Task goal:
In the entries that follow, find the line containing "App ons via WhatsApp" and the line containing "Americorp para optimizar las condiciones", then retype exactly the lines from the first through the second, pictures excluded.

Source material:
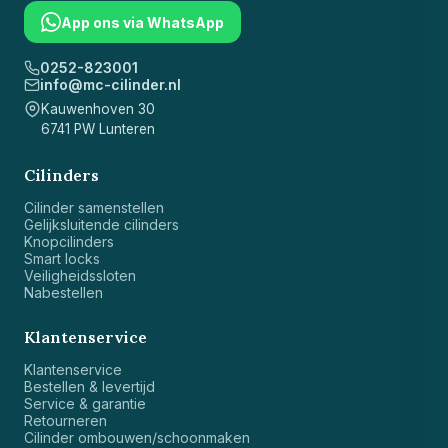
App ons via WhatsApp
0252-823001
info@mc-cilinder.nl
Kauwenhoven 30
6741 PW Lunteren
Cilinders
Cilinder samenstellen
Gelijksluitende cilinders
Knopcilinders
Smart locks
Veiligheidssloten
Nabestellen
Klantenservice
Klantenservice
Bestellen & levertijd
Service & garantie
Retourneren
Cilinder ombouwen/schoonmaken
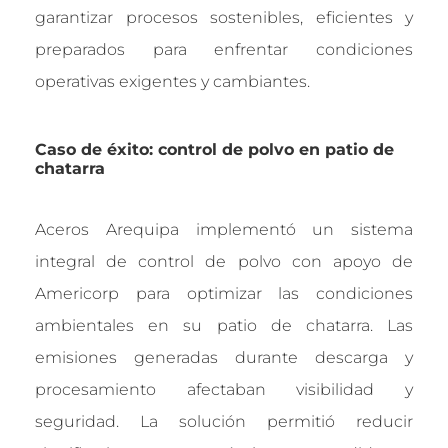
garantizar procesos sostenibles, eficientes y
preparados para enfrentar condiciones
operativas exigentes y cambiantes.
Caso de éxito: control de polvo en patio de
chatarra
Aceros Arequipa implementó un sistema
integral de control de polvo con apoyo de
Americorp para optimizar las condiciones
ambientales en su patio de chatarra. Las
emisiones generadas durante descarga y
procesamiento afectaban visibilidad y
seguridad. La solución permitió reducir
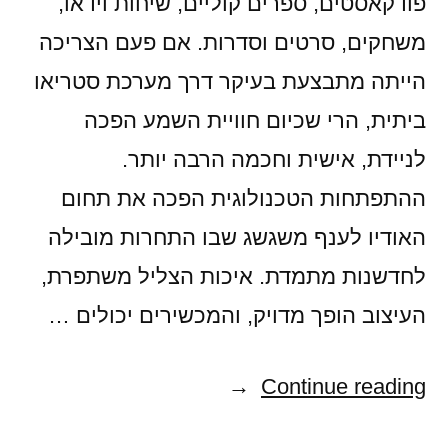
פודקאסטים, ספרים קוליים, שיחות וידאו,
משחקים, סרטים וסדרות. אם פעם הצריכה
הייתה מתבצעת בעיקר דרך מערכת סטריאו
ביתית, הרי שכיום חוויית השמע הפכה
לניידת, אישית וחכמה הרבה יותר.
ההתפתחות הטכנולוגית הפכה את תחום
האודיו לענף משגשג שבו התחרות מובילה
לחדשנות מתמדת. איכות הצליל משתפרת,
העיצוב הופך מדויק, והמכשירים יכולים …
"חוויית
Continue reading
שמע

---

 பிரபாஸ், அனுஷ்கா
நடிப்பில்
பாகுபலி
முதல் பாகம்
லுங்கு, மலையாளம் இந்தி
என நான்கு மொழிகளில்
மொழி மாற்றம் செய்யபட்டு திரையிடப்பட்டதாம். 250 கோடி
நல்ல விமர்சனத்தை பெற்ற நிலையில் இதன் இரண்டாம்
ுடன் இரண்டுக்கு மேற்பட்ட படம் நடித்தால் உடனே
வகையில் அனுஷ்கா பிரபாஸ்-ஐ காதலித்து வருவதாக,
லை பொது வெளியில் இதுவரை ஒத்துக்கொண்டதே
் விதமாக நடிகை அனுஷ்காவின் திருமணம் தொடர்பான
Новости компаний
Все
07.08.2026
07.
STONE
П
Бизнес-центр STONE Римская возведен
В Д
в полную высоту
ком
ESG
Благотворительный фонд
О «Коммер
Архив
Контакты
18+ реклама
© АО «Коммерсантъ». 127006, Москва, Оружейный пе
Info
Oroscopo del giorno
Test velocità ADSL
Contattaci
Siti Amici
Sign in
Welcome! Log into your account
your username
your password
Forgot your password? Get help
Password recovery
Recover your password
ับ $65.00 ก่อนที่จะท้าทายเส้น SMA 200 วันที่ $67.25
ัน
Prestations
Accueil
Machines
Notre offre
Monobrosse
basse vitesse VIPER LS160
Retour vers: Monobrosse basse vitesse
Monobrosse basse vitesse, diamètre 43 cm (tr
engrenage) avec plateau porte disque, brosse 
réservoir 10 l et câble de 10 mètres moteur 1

...

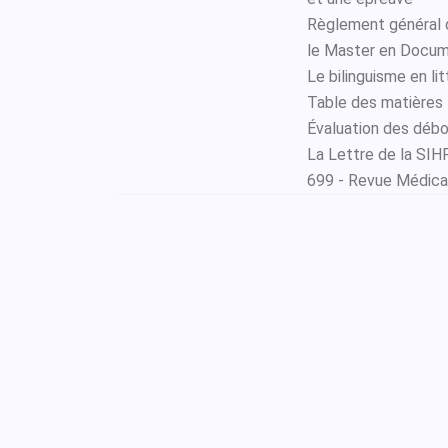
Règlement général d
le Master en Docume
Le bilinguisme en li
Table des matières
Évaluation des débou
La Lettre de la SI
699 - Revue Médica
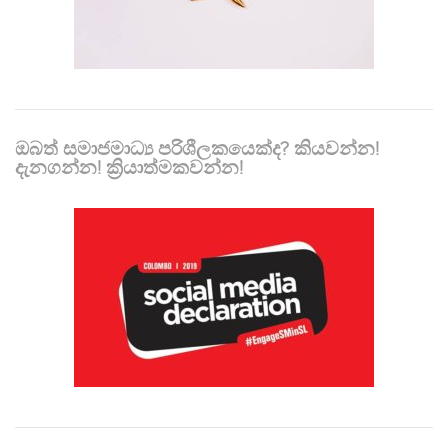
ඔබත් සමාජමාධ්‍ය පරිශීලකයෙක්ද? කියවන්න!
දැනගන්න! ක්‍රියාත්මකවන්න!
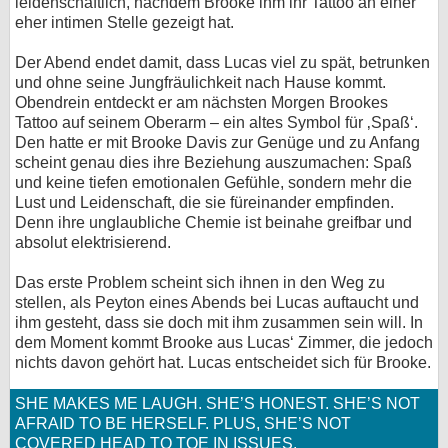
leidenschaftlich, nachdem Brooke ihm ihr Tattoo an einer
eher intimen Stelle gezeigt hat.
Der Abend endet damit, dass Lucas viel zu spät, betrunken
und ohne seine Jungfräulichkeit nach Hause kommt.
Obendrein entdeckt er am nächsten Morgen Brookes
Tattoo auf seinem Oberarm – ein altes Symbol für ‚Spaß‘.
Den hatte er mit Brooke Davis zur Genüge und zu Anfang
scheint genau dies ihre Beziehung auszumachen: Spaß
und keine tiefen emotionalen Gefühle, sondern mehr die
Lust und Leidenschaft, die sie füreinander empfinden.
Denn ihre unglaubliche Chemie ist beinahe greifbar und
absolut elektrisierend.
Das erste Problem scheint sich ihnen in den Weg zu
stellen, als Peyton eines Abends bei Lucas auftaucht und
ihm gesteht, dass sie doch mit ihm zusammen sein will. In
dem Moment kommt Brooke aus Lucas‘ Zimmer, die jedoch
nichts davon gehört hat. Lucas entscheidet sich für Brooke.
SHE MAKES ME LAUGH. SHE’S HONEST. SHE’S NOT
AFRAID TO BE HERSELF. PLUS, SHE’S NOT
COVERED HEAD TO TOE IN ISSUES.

Answer to this problem:
App ons via WhatsApp
0252-823001
info@mc-cilinder.nl
Kauwenhoven 30
6741 PW Lunteren
Cilinders
Cilinder samenstellen
Gelijksluitende cilinders
Knopcilinders
Smart locks
Veiligheidssloten
Nabestellen
Klantenservice
Klantenservice
Bestellen & levertijd
Service & garantie
Retourneren
Cilinder ombouwen/schoonmaken
garantizar procesos sostenibles, eficientes y
preparados para enfrentar condiciones
operativas exigentes y cambiantes.
Caso de éxito: control de polvo en patio de
chatarra
Aceros Arequipa implementó un sistema
integral de control de polvo con apoyo de
Americorp para optimizar las condiciones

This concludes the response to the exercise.